JAKARTA, Cobisnis.com - Menteri Haji dan Umrah Mochammad Irfan Yusuf meminta Penyelenggara Perjalanan Ibadah Umrah (PPIU) beradaptasi dengan perubahan industri yang semakin digital. Kemunculan umrah mandiri harus dijawab dengan peningkatan kualitas layanan, bukan perang harga.
Pesan tersebut disampaikan Menhaj dalam Mukernas III Serikat Penyelenggara Umrah dan Haji Indonesia (SAPUHI) di Malang, Jawa Timur, Selasa (11/8/2026).
Menurut Menhaj, jemaah kini semakin mudah membandingkan harga dan kualitas layanan. Karena itu, PPIU perlu menawarkan nilai tambah melalui bimbingan ibadah, pendampingan, layanan kedaruratan, serta perlindungan bagi lansia dan penyandang disabilitas.
“PPIU jangan hanya melihat umrah mandiri sebagai ancaman terhadap bisnis. Jadikan perubahan ini sebagai momentum meningkatkan kualitas,” ujar Menhaj.
Menhaj juga meminta PPIU memperkuat tata kelola dan memastikan rantai tanggung jawab yang jelas.

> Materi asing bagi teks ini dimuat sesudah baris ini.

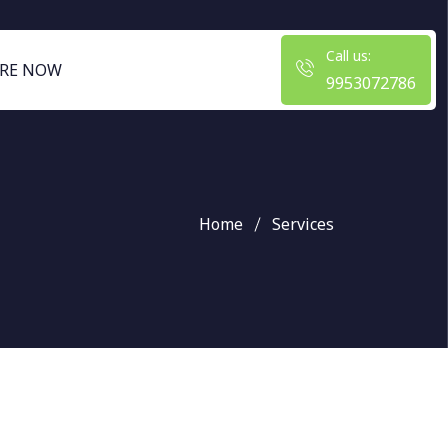
Call us:
RE NOW
9953072786
Home
Services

Agen, reseller, marketing, dan komunitas yang menjual paket atas nama PPIU harus terdata sehingga jemaah mengetahui pihak yang bertanggung jawab sejak transaksi pertama.
Asosiasi juga diminta aktif menjalankan fungsi pembinaan dan pengawasan internal. Anggota yang melanggar aturan harus dikoreksi, bukan dilindungi atas nama solidaritas.
Pemerintah, kata Menhaj, akan membangun kemitraan setara dengan seluruh asosiasi tanpa eksklusivitas dalam pelayanan, perizinan, akses sistem, maupun kebijakan.
“Umrah harus prosedural. Dana jemaah harus aman. PPIU harus profesional. Ukuran akhirnya sederhana: jemaah terlindungi dan seluruh hak pelayanannya terpenuhi,” tegas Menhaj.